Blackstone

commentaries

My memory of Enid Campbell’s lectures on William Blackstone was a bit hazy, so David Pannick’s article about him in The Times (‘A sour, morose and imperious judge of the common law’) was welcome.  Until I pulled this picture off Wikipedia, I had no idea the famous author was in fact a hare.  He was the first Vinerian Professor of Law at Oxford. He wrote down the whole of the English common law in his Commentaries on the Laws of England (you can have the pictured copy for US$15,000), back in the days when serious moollah was to be had for doing such things (he netted £14,000, which equates to about £1.5 million according to this calculator based on the retail price index). Volume 1 was published in 1765, when Bach was not long dead, Mozart was 9, Captain Cook had not set sail for Australia, and the first restaurant had just opened in Paris. The average Australian lawyer’s most frequent intercourse with Blackstone is probably the Mabo decision, in which the common law’s view about ‘desert and uncultivated’ colonies featured.  This is the passage:

“Plantations or colonies, in distant countries, are either such where the lands are claimed by right of occupancy only, by finding them desert and uncultivated, and peopling them from the mother-country; or where, when already cultivated, they have been either gained by conquest, or ceded to us by treaties.
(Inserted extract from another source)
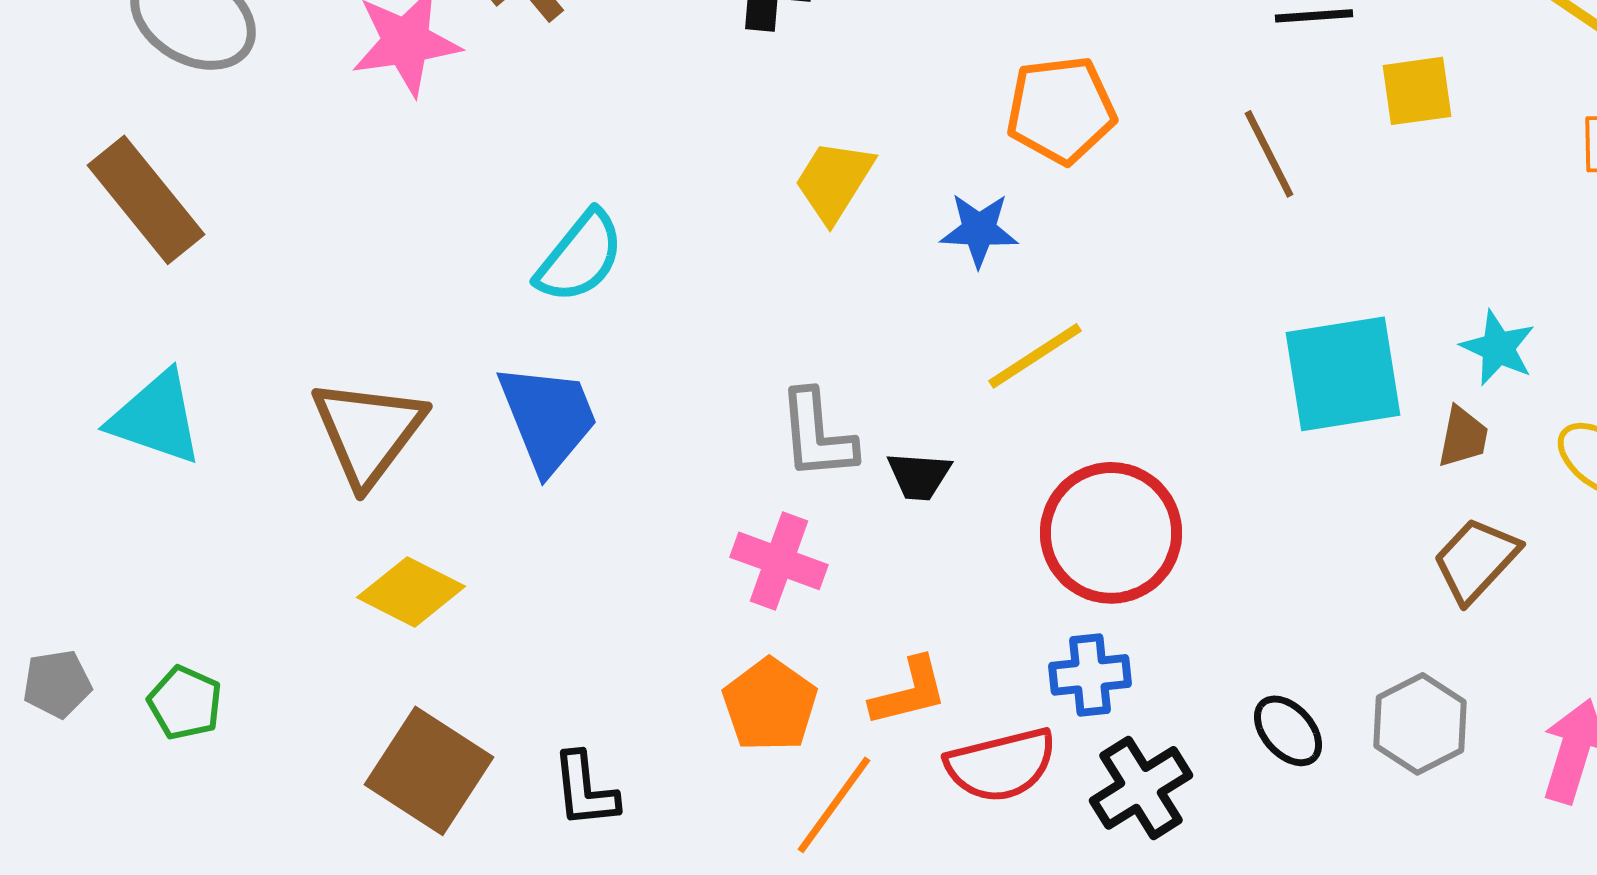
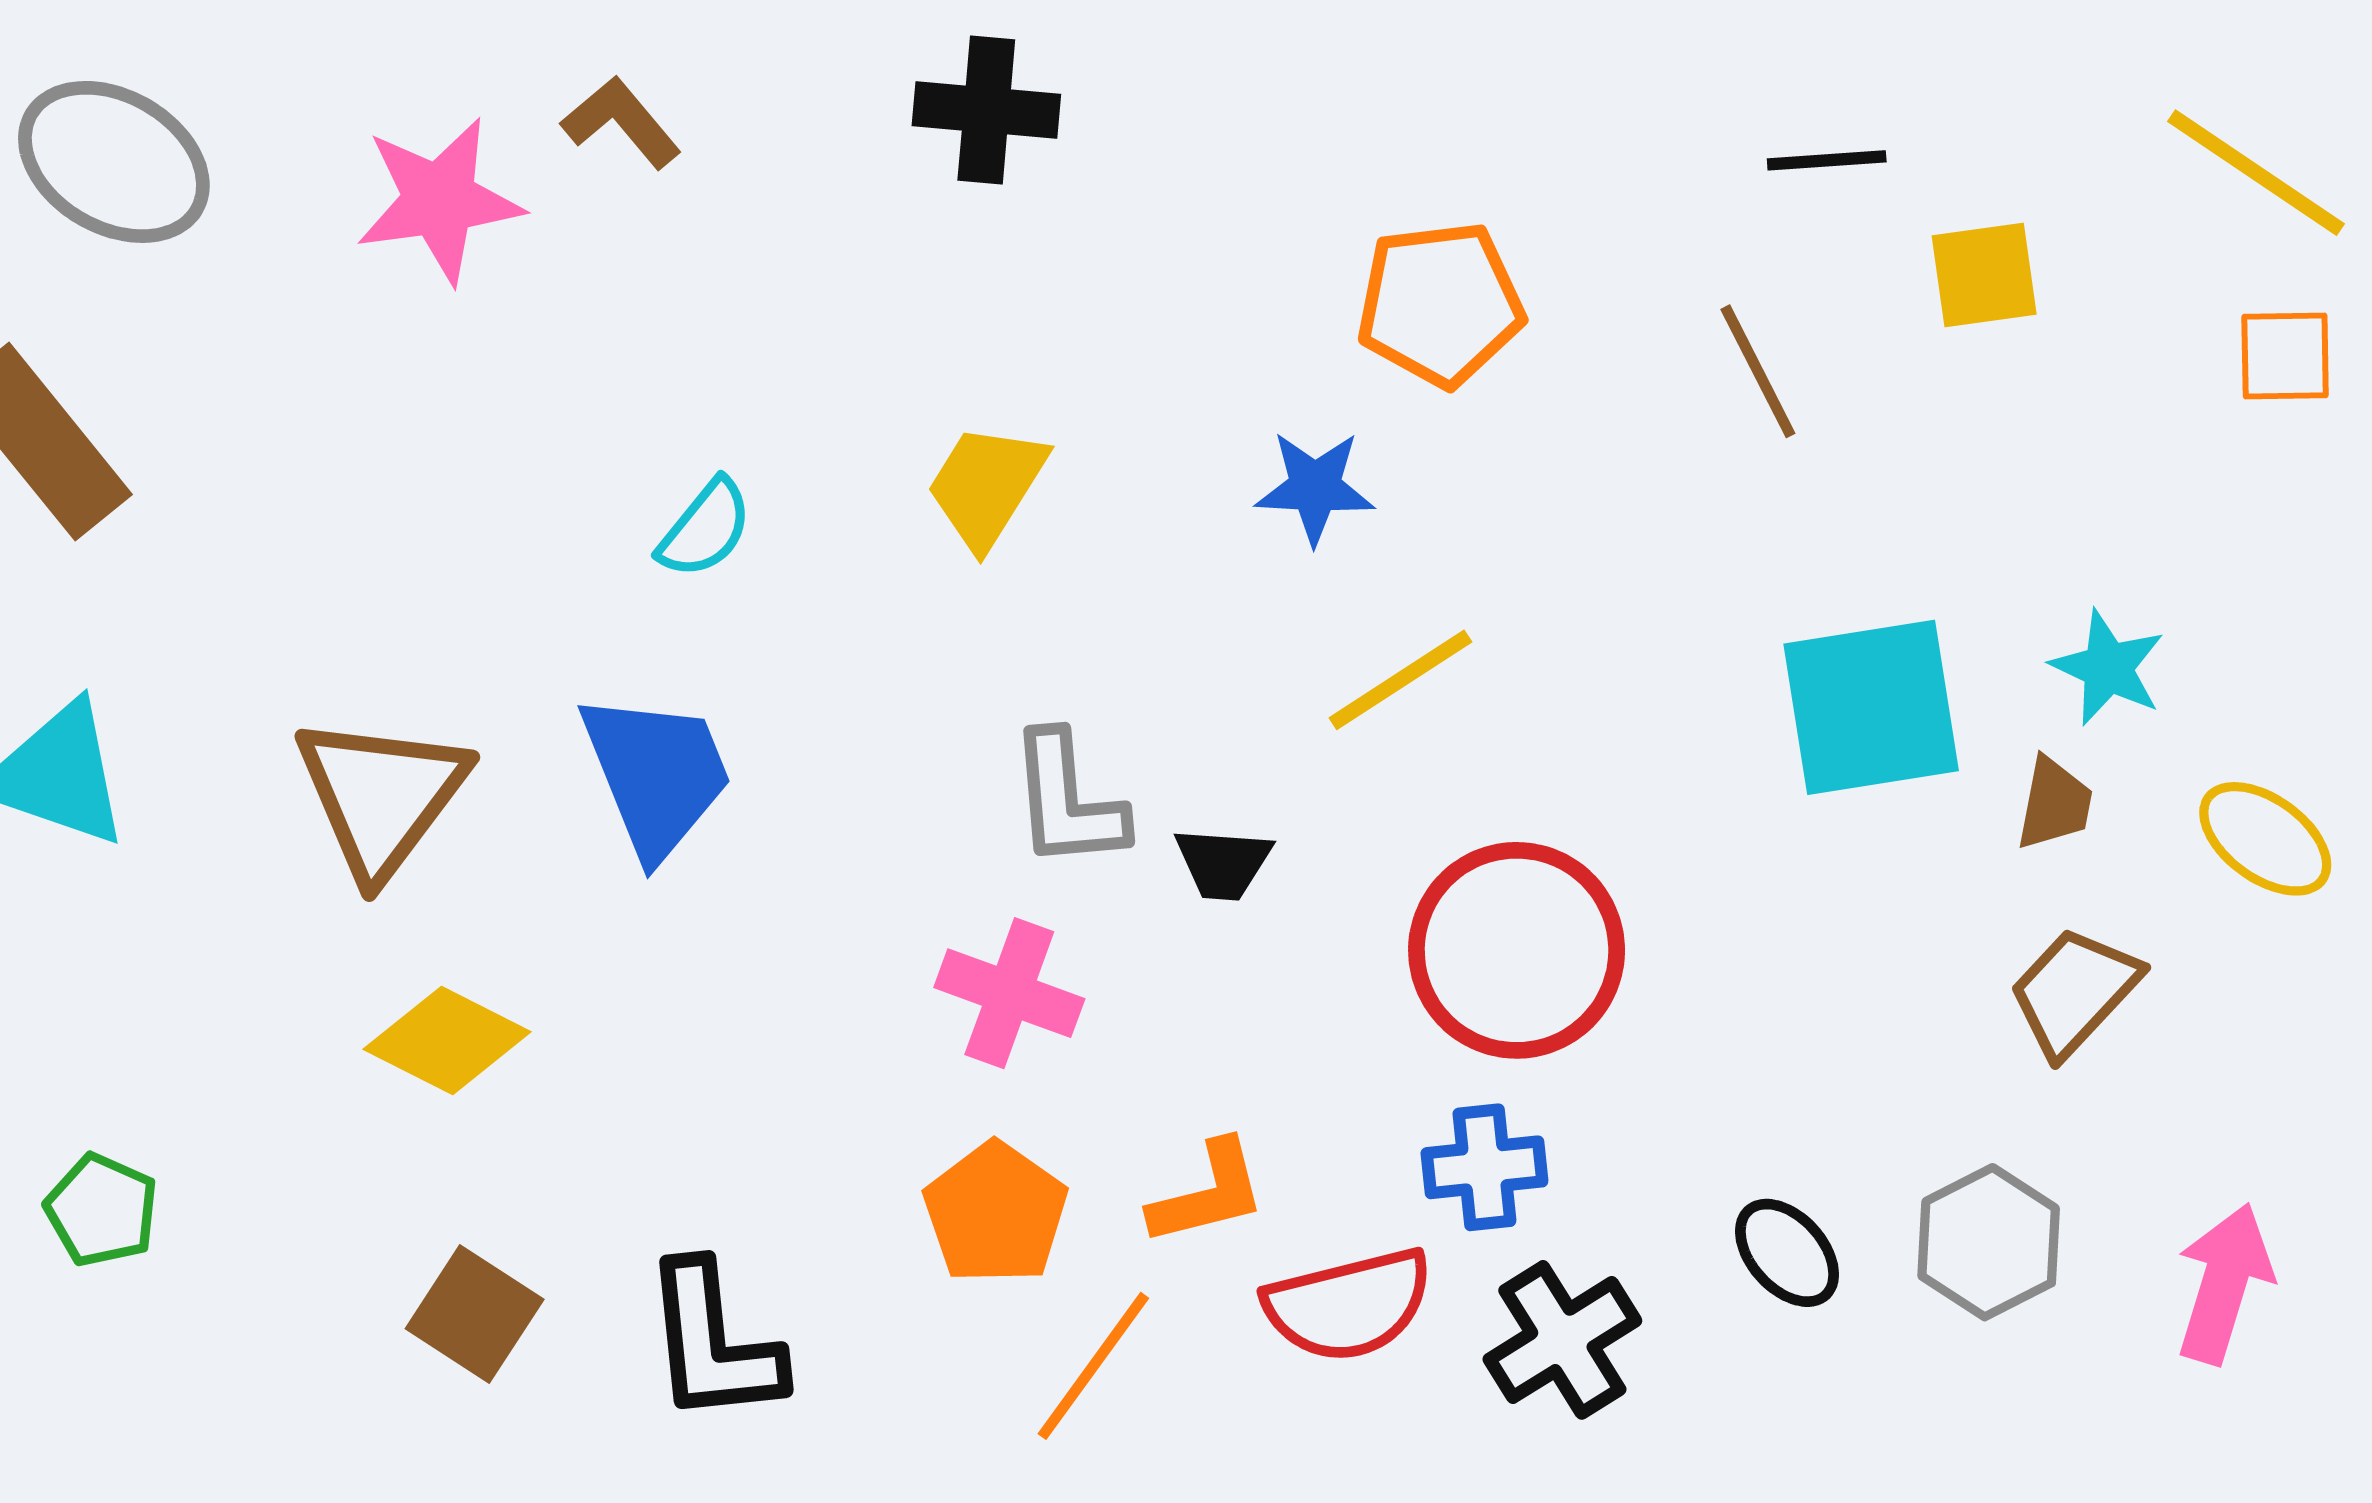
yellow trapezoid: (834, 181) -> (986, 486), moved
cyan semicircle: (580, 257) -> (705, 529), size x0.7
brown square: (429, 771) -> (475, 1314), size x0.7
black L-shape: (585, 790) -> (713, 1343), size x1.4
And both these rights are founded upon the law of nature, or at least upon that of nations. But there is a difference between these two species of colonies, with respect to the laws by which they are bound. For it hath been held, that if an uninhabited country be discovered and planted by English subjects, all the English laws then in being, which are the birthright of every subject, are immediately there in force. But this must be understood with very many and very great restrictions. Such colonists carry with them only so much of the English law, as is applicable to their own situation and the condition of an infant colony; … What shall be admitted and what rejected, at what times, and under what restrictions, must, in case of dispute, be decided in the first instance by their own provincial judicature, subject to the revision and control of the king in council: the whole of their constitution being also liable to be new- modelled and reformed by the general superintending power of the legislature in the mother-country. But in conquered or ceded countries, that have already laws of their own, the king may indeed alter and change those laws; but, till he does actually change them, the ancient laws of the country remain, unless such as are against the law of God, as in the case of an infidel country. Our American plantations are principally of this latter sort, being obtained in the last century either by right of conquest and driving out the natives (with what natural justice I shall not at present inquire) or by treaties. And therefore the common law of England, as such, has no allowance or authority there; they being no part of the mother-country, but distinct (though dependent) dominions. They are subject, however, to the control of the parliament”.